Ok, on a more serious note. I watched a documentary on tv the other day called "medical miracles" or something like that. This particular episode was about a guy somewhere in the states who weighed 345kilos. Okay, i'll write that out again, he weighed 345 kilos. He had got to a point where he couldn't even move himself, he had to be rolled over in bed to prevent his bedsores from getting infected. He pretty much lived in his bed. For fear of death, his family got him to go to a rehab clinic for the morbidly obese (their term not mine). He couldn't stand it, partly because he thought their food sucked, he was way to used to feeding himself junk that healthy food just didn't figure in his rader. Also, this facility was way away from his wife and you know how it is when you are removed from your family and your support systems.
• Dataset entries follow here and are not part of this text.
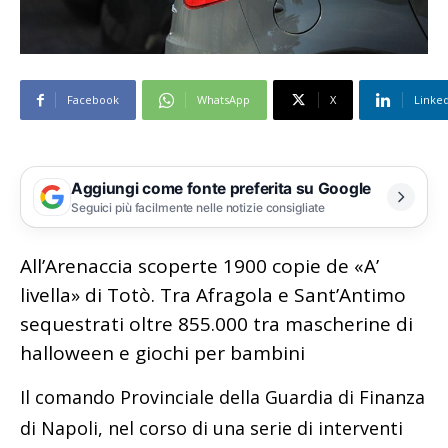
Facebook
WhatsApp
X
Linke
Aggiungi come fonte preferita su Google
Seguici più facilmente nelle notizie consigliate
All’Arenaccia scoperte 1900 copie de «A’
livella» di Totò. Tra Afragola e Sant’Antimo
sequestrati oltre 855.000 tra mascherine di
halloween e giochi per bambini
Il comando Provinciale della Guardia di Finanza
di Napoli, nel corso di una serie di interventi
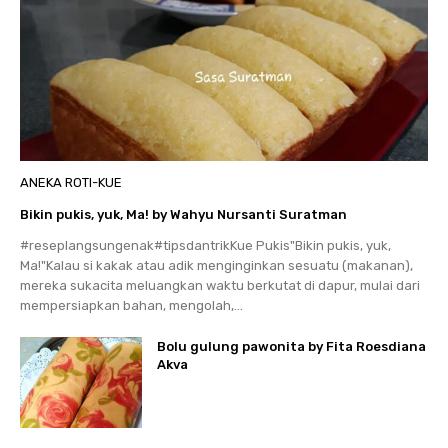
ANEKA ROTI-KUE
Bikin pukis, yuk, Ma! by Wahyu Nursanti Suratman
#reseplangsungenak#tipsdantrikKue Pukis"Bikin pukis, yuk,
Ma!"Kalau si kakak atau adik menginginkan sesuatu (makanan),
mereka sukacita meluangkan waktu berkutat di dapur, mulai dari
mempersiapkan bahan, mengolah,...
Bolu gulung pawonita by Fita Roesdiana
Akva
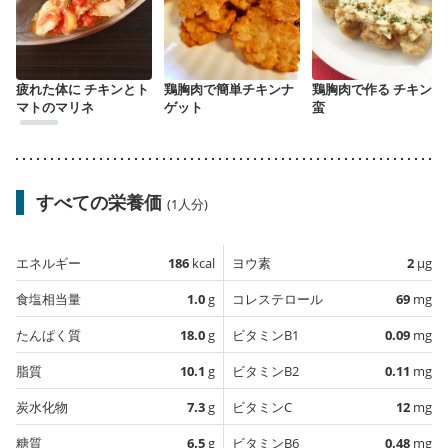
疲れた体に チキンとト
鶏胸肉で簡単チキンナ
鶏胸肉で作る チキン南
マトのマリネ
ゲット
蛮
すべての栄養価
(1人分)
エネルギー
186
kcal
ヨウ素
2
µg
食塩相当量
1.0
g
コレステロール
69
mg
たんぱく質
18.0
g
ビタミンB1
0.09
mg
脂質
10.1
g
ビタミンB2
0.11
mg
炭水化物
7.3
g
ビタミンC
12
mg
糖質
6.5
g
ビタミンB6
0.48
mg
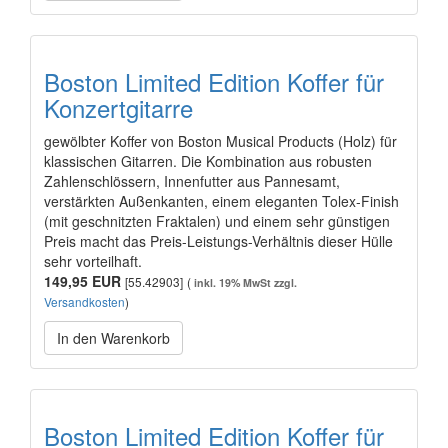
Boston Limited Edition Koffer für
Konzertgitarre
gewölbter Koffer von Boston Musical Products (Holz) für
klassischen Gitarren. Die Kombination aus robusten
Zahlenschlössern, Innenfutter aus Pannesamt,
verstärkten Außenkanten, einem eleganten Tolex-Finish
(mit geschnitzten Fraktalen) und einem sehr günstigen
Preis macht das Preis-Leistungs-Verhältnis dieser Hülle
sehr vorteilhaft.
149,95 EUR
[55.42903]
(
inkl. 19% MwSt zzgl.
Versandkosten
)
In den Warenkorb
Boston Limited Edition Koffer für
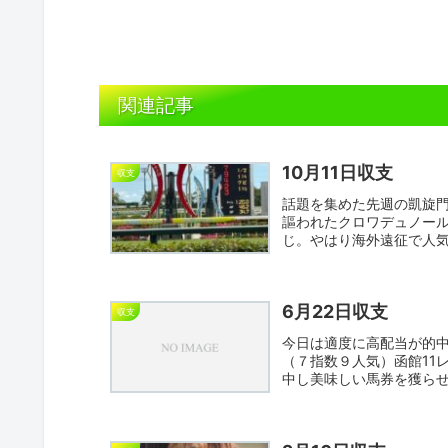
関連記事
10月11日収支
収支
話題を集めた先週の凱旋
謳われたクロワデュノー
じ。やはり海外遠征で人
れた。...
6月22日収支
収支
今日は適度に高配当が的
（７指数９人気）函館11
中し美味しい馬券を獲ら
ド...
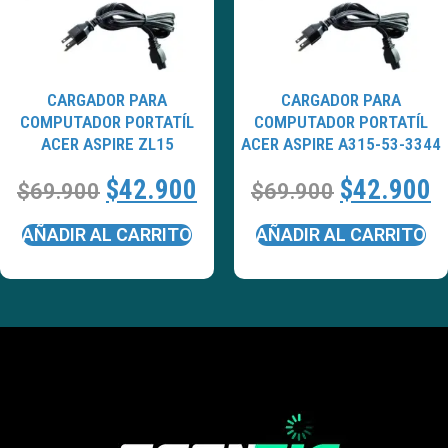
CARGADOR PARA
CARGADOR PARA
COMPUTADOR PORTATÍL
COMPUTADOR PORTATÍL
ACER ASPIRE ZL15
ACER ASPIRE A315-53-3344
$
42.900
$
42.900
$
69.900
$
69.900
AÑADIR AL CARRITO
AÑADIR AL CARRITO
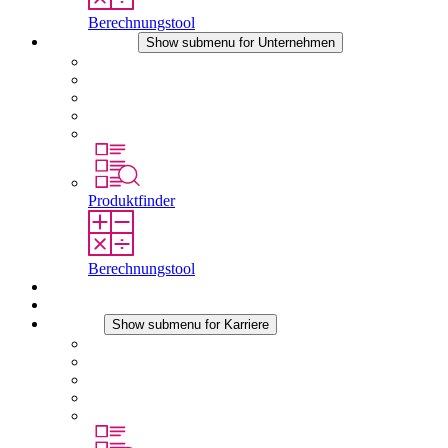
Berechnungstool
Unternehmen
Show submenu for Unternehmen
Über STEGO
Verantwortung
Konformität
Geschichte
Standorte
Produktfinder
Berechnungstool
Downloads
Aktuelles
Karriere
Show submenu for Karriere
Karriere bei STEGO
Arbeiten bei Stego
Berufseinsteiger & Erfahrene
Schüler
Studierende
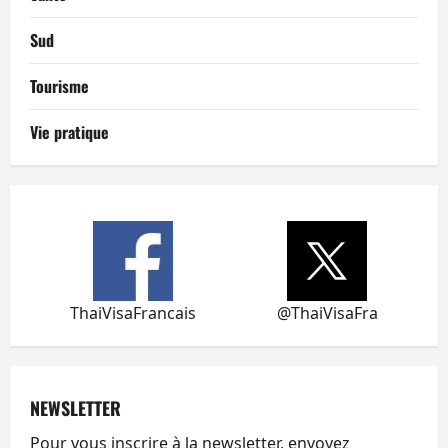
Sud
Tourisme
Vie pratique
ThaiVisaFrancais
@ThaiVisaFra
NEWSLETTER
Pour vous inscrire à la newsletter, envoyez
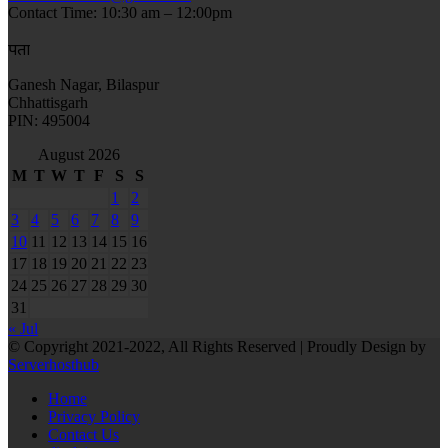
Contact Time: 10:30 am – 12:00pm
पता
Ganesh Nagar, Bilaspur
Chhattisgarh
PIN: 495004
August 2026
M
T
W
T
F
S
S
1
2
3
4
5
6
7
8
9
10
11
12
13
14
15
16
17
18
19
20
21
22
23
24
25
26
27
28
29
30
31
« Jul
© Copyright 2021-2022, All Rights Reserved | Proudly Design by
Serverhosthub
Home
Privacy Policy
Contact Us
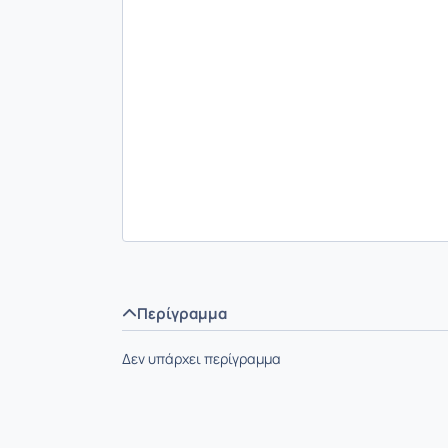
Περίγραμμα
Δεν υπάρχει περίγραμμα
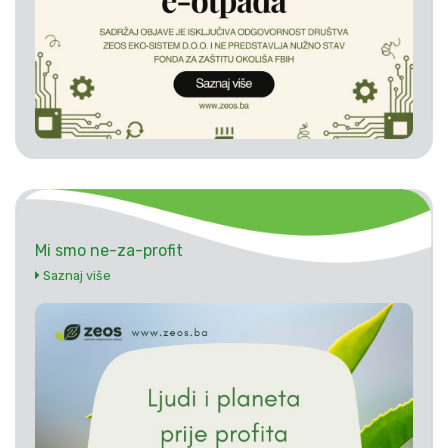
Mi smo ne-za-profit
Saznaj više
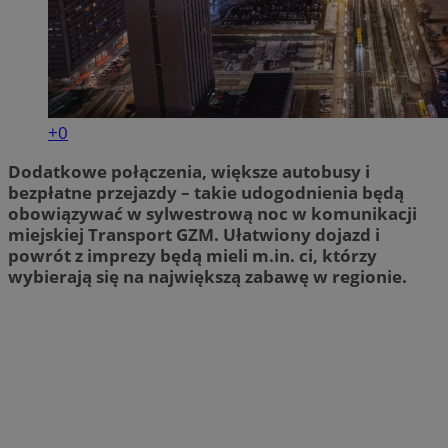
+0
Dodatkowe połączenia, większe autobusy i
bezpłatne przejazdy – takie udogodnienia będą
obowiązywać w sylwestrową noc w komunikacji
miejskiej Transport GZM. Ułatwiony dojazd i
powrót z imprezy będą mieli m.in. ci, którzy
wybierają się na największą zabawę w regionie.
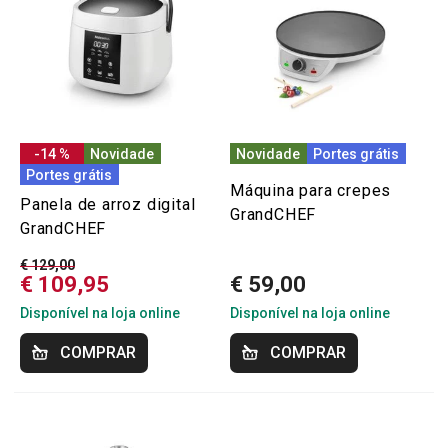
-14 %
Novidade
Novidade
Portes grátis
Portes grátis
Máquina para crepes
Panela de arroz digital
GrandCHEF
GrandCHEF
€ 129,00
€ 109,95
€ 59,00
Disponível na loja online
Disponível na loja online
COMPRAR
COMPRAR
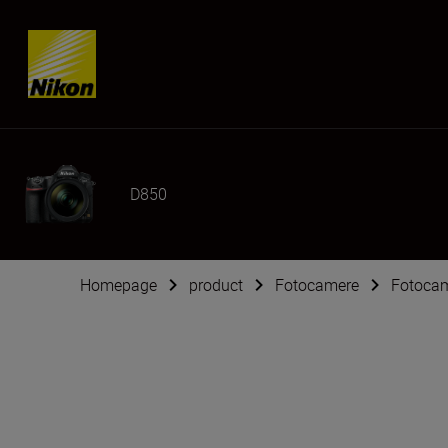
Skip content
D850
Homepage
product
Fotocamere
Fotoca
He went into cardiac arrest because his body couldn't handle the massive strain it was under.

He died.

I was a bit shell shocked after this because in a way, even though I am trying to curb my bad habits before they get to a point where they can kill me, I have seen what awaits me if I should fail. However, even if I have seen this, I still get into phases (like now) where taking care of myself by watching what I eat and exercising, by surrounding myself with positive people, by not letting the stresses of life get to me just falls by the wayside. Other people have lost their battle to get a hold of their weight before it becomes to hard to handle, not just for aesthetic reasons but as a matter of life and death, I do not want to be one of those people. I keep marvelling at how great my body is because I haven't succumbed to diabetes or high blood pressure even if I am 30kilos or more overweight. I think I only have so long to go before my body gives up on taking care of me because I'm not taking care of my body. I think for the first time in my life I realise that I want to be healthy, not just nice to look at.